→ **Your task**: Only the text of the records below belongs in the answer, copied exactly, with pictures omitted.

→ **Source data**:
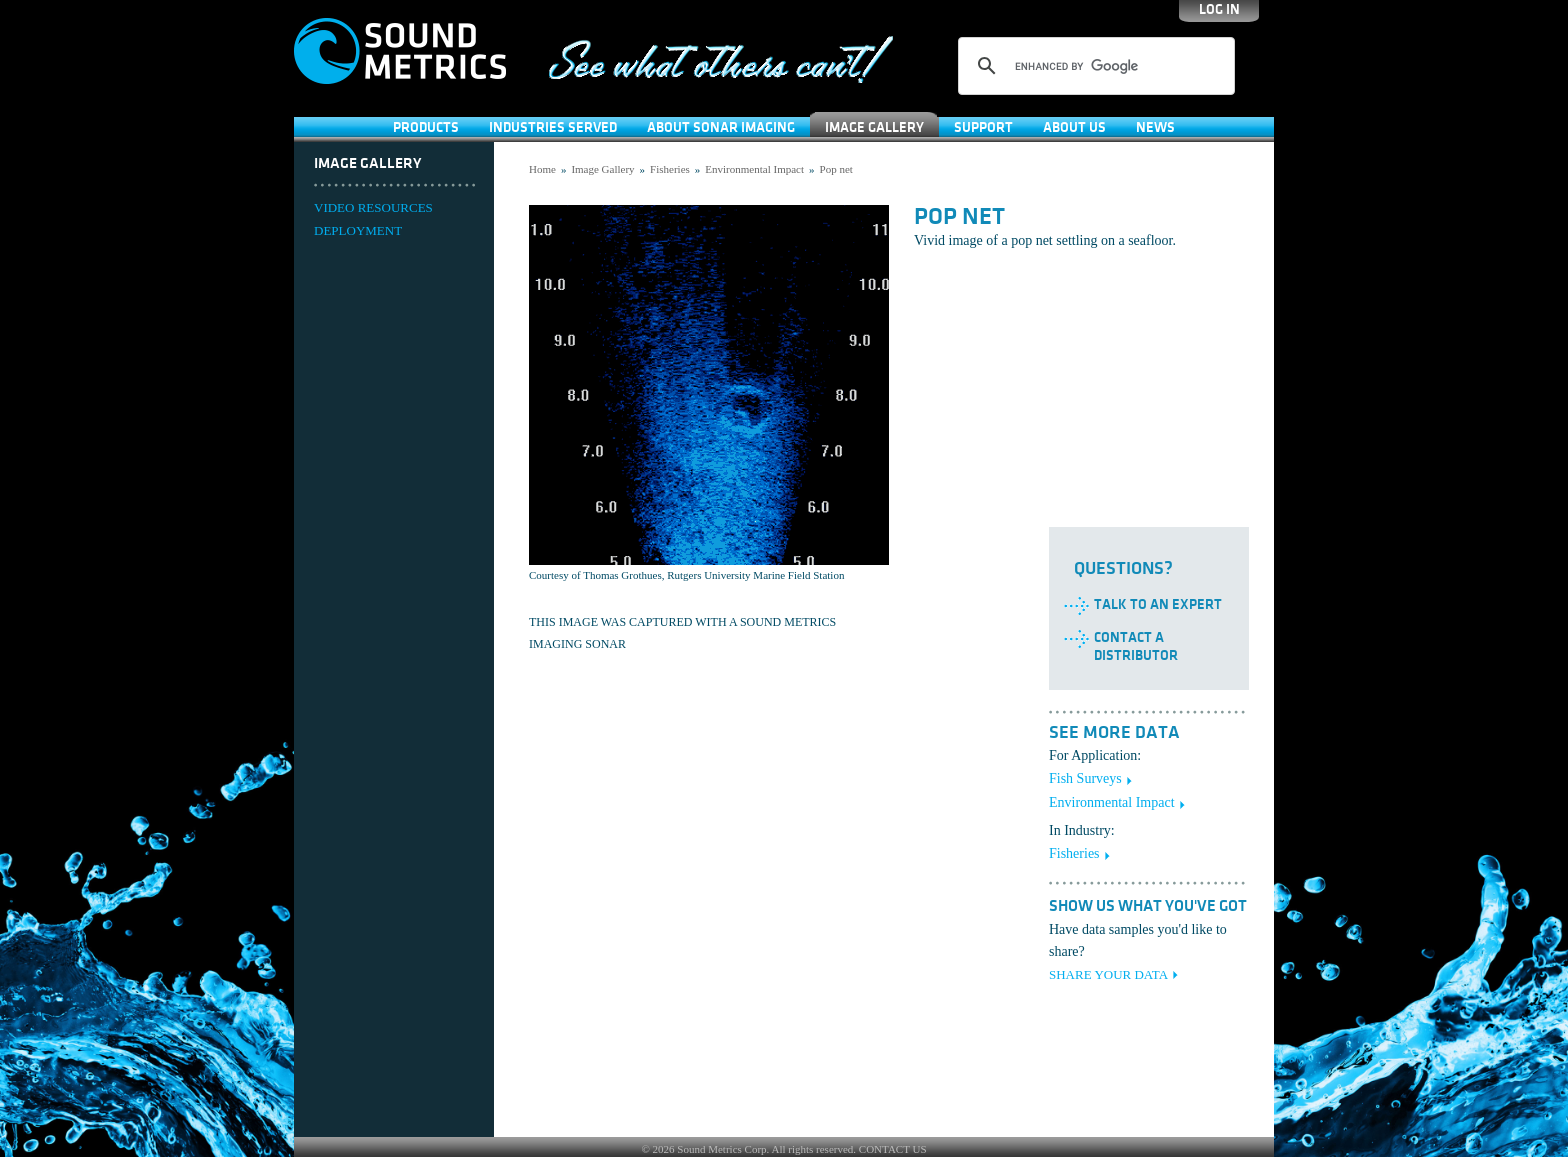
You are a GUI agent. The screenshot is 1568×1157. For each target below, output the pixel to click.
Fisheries (670, 169)
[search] (1093, 66)
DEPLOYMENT (358, 230)
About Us (1074, 127)
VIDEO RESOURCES (373, 207)
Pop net (836, 169)
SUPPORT (983, 127)
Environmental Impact (754, 169)
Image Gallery (874, 127)
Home (542, 169)
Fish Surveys (1085, 778)
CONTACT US (893, 1149)
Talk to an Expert (1158, 604)
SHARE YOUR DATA (1108, 974)
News (1155, 127)
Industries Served (553, 127)
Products (426, 127)
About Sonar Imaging (721, 127)
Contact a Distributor (1136, 646)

→ **Reply to the task**:
You are a GUI agent. The screenshot is 1568×1157. For each target below, output the pixel to click.
Fisheries (670, 169)
[search] (1093, 66)
DEPLOYMENT (358, 230)
About Us (1074, 127)
VIDEO RESOURCES (373, 207)
Pop net (836, 169)
SUPPORT (983, 127)
Environmental Impact (754, 169)
Image Gallery (874, 127)
Home (542, 169)
Fish Surveys (1085, 778)
CONTACT US (893, 1149)
Talk to an Expert (1158, 604)
SHARE YOUR DATA (1108, 974)
News (1155, 127)
Industries Served (553, 127)
Products (426, 127)
About Sonar Imaging (721, 127)
Contact a Distributor (1136, 646)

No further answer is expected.